- **PROMPT**: Look through the data below, and copy each line that carries the word "logo".

- **EXTRACTED DATA**:

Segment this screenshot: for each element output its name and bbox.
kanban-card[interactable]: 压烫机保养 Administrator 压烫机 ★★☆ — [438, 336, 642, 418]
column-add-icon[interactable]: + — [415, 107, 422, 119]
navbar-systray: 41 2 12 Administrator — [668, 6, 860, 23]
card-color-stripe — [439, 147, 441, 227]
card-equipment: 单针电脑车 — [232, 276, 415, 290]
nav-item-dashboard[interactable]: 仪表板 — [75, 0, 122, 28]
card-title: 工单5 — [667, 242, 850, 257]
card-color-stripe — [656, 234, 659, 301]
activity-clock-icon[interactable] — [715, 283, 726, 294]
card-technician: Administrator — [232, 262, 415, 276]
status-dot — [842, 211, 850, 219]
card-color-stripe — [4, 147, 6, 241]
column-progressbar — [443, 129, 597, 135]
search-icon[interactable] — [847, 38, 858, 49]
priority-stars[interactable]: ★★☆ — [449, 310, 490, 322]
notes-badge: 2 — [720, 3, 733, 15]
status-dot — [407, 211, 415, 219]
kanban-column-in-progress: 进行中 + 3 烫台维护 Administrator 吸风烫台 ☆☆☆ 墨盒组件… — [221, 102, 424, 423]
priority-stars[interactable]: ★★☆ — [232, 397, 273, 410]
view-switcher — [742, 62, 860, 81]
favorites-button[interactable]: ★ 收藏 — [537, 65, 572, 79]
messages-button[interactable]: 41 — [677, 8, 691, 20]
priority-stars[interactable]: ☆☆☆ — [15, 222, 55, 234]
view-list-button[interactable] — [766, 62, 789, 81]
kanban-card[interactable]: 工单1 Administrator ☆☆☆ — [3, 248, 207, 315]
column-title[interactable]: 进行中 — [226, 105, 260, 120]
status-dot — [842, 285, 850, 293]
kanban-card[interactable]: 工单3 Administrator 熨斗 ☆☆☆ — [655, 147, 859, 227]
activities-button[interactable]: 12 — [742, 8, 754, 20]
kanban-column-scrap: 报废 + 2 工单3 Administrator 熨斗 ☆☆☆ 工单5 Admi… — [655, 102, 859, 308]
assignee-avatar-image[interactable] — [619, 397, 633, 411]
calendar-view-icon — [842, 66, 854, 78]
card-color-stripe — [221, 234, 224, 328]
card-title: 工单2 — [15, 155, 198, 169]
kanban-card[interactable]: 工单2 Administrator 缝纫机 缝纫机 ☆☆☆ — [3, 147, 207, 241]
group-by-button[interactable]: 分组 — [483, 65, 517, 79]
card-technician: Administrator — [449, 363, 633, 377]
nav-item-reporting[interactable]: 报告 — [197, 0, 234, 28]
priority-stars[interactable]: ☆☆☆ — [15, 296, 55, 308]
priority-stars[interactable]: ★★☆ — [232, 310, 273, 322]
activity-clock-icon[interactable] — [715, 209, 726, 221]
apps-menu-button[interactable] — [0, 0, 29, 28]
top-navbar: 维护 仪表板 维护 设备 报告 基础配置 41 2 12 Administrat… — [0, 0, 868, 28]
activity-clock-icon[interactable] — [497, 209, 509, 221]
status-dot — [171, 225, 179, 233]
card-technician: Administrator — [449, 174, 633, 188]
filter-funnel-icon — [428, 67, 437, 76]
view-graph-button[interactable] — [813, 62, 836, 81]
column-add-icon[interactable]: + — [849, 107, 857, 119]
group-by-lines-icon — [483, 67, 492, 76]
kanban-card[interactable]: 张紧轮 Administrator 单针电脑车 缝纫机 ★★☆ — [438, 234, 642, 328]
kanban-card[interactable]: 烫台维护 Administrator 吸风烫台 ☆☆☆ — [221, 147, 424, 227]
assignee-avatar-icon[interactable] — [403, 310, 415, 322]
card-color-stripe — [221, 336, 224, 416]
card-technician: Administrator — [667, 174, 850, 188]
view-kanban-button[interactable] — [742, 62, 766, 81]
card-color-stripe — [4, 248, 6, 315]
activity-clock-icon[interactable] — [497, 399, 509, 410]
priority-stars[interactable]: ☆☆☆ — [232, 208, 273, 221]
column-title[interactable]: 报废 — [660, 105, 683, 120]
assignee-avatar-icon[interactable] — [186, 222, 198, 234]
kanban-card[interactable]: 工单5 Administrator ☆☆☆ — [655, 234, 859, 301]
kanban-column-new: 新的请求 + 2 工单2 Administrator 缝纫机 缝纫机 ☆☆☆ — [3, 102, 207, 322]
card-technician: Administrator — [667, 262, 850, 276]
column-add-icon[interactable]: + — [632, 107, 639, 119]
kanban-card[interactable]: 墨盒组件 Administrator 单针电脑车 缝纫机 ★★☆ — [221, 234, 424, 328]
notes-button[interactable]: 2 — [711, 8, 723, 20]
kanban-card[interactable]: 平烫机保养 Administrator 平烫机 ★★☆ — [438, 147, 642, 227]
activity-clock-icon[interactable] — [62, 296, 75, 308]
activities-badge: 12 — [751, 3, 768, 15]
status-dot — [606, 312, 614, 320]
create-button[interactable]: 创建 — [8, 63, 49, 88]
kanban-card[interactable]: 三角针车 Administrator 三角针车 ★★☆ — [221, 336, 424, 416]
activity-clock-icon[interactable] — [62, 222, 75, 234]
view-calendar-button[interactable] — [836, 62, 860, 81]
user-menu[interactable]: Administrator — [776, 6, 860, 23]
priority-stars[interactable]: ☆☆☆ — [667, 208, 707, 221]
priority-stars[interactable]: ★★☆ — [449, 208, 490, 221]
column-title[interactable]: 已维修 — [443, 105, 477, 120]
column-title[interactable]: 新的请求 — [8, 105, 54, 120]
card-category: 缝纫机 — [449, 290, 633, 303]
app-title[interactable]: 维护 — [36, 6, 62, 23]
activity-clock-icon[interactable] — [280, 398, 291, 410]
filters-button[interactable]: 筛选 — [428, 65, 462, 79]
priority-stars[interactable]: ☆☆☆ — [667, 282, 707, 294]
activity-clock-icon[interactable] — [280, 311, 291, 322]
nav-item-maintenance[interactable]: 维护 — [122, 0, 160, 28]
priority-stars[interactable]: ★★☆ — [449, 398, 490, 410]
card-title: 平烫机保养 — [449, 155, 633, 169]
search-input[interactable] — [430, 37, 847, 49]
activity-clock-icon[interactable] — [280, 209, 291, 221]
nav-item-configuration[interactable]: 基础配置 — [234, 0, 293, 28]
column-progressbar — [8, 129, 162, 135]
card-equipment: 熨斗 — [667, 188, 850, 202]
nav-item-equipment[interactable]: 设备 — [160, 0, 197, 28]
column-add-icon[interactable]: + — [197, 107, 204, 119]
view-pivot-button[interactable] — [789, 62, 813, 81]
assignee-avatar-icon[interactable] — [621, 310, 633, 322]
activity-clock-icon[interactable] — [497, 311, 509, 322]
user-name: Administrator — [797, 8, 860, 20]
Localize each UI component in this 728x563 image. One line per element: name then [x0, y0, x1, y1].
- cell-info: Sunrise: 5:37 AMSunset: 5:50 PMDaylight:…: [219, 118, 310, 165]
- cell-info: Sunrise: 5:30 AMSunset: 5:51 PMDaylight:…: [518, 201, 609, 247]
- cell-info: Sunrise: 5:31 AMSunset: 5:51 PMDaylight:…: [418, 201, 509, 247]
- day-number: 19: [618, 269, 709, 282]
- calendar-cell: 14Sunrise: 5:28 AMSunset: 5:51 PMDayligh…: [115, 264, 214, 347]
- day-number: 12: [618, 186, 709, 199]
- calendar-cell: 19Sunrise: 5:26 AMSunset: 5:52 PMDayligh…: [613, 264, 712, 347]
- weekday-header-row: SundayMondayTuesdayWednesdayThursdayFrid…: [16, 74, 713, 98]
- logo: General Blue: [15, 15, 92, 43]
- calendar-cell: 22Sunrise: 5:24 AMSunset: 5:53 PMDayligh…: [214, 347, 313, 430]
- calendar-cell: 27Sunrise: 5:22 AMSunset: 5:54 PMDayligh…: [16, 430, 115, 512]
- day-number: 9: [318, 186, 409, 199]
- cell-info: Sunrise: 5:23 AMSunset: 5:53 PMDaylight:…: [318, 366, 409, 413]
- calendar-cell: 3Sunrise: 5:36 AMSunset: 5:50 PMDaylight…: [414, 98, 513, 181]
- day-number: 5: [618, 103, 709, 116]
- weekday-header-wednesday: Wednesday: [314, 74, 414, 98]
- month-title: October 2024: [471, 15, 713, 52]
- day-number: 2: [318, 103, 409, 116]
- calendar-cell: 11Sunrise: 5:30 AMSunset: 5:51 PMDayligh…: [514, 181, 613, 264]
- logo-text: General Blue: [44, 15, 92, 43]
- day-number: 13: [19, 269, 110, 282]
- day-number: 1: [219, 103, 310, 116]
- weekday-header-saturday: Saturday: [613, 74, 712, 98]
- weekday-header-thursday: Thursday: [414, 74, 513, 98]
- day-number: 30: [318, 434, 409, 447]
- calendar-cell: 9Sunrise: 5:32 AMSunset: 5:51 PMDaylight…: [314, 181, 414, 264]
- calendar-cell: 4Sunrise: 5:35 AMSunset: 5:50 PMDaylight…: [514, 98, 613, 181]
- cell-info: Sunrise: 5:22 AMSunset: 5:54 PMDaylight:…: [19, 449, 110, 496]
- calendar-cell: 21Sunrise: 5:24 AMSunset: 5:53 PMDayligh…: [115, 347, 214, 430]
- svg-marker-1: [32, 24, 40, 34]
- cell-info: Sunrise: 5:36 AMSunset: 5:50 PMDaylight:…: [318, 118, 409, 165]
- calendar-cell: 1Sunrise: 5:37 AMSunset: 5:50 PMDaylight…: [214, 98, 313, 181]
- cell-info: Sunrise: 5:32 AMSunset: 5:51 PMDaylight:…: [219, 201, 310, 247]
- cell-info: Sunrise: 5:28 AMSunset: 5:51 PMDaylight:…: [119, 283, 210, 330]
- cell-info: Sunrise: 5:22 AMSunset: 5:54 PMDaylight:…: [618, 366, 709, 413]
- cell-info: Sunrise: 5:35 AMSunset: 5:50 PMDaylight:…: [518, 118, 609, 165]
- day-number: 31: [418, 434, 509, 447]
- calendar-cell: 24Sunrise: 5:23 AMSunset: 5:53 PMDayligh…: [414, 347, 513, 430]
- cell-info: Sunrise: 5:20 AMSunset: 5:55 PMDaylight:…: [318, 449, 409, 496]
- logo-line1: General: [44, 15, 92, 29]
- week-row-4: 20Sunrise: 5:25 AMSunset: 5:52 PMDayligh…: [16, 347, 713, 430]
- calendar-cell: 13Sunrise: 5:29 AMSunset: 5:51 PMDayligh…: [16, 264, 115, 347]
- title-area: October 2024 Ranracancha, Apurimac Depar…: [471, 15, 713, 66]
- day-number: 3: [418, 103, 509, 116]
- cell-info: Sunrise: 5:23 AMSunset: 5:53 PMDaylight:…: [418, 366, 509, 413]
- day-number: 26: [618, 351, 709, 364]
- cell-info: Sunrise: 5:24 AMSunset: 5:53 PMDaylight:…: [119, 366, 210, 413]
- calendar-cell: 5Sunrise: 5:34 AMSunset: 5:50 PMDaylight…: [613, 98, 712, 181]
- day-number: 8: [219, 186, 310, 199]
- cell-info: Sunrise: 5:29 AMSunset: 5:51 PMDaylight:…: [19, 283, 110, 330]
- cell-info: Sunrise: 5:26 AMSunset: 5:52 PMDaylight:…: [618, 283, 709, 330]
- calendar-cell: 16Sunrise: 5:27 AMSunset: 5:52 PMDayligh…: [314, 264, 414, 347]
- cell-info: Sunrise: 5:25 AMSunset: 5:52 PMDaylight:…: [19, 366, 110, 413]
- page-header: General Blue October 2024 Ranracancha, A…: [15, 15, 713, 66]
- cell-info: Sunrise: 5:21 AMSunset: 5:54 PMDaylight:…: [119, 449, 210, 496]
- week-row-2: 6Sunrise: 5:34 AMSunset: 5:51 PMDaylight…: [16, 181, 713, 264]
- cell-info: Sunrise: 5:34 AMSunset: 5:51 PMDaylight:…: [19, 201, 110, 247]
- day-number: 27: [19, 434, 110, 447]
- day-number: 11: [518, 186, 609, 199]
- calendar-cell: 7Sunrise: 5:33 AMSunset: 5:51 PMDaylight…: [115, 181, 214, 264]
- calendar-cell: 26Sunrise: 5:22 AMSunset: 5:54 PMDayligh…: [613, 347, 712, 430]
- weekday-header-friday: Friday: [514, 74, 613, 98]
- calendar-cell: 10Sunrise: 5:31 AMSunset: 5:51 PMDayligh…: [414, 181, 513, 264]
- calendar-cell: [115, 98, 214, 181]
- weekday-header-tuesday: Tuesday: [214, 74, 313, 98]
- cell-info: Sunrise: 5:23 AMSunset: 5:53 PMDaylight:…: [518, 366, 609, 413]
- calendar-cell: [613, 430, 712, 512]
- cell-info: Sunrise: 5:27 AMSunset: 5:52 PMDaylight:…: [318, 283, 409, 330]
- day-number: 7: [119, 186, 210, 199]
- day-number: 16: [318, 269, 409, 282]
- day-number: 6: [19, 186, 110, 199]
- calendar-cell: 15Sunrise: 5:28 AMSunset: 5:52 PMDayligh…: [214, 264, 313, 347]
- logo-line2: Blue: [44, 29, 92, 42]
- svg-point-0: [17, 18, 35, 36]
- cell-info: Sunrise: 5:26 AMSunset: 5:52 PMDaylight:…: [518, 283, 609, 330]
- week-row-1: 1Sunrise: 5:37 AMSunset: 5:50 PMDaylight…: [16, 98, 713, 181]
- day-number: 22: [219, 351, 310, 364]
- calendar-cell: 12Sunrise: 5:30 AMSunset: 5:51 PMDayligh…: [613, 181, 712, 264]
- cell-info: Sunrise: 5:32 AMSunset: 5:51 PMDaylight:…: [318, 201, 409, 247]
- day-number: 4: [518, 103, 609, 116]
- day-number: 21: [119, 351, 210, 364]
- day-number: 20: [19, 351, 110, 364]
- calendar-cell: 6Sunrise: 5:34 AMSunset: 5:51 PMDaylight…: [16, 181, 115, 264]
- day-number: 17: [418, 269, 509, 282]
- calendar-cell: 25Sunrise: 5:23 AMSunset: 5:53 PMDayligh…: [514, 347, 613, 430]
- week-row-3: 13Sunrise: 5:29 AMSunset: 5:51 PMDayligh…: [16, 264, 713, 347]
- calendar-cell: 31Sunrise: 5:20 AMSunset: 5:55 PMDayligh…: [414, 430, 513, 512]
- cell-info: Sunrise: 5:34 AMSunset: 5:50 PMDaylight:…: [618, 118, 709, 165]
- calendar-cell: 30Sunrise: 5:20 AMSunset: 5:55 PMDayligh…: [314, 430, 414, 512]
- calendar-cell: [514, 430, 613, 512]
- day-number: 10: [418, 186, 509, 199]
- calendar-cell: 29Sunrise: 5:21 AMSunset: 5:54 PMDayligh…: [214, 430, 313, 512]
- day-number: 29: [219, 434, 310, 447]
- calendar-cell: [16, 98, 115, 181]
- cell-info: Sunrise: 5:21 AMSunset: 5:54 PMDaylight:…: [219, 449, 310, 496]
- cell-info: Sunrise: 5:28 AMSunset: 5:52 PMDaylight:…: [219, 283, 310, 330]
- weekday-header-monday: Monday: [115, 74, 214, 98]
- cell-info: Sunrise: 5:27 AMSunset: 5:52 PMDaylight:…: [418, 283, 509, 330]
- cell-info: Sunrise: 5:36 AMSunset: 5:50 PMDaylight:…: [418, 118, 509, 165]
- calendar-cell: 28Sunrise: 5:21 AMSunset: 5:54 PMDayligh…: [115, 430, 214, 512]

- **WRITTEN ANSWER**:
- logo: General Blue: [15, 15, 92, 43]
- logo-text: General Blue: [44, 15, 92, 43]
- logo-line1: General: [44, 15, 92, 29]
- logo-line2: Blue: [44, 29, 92, 42]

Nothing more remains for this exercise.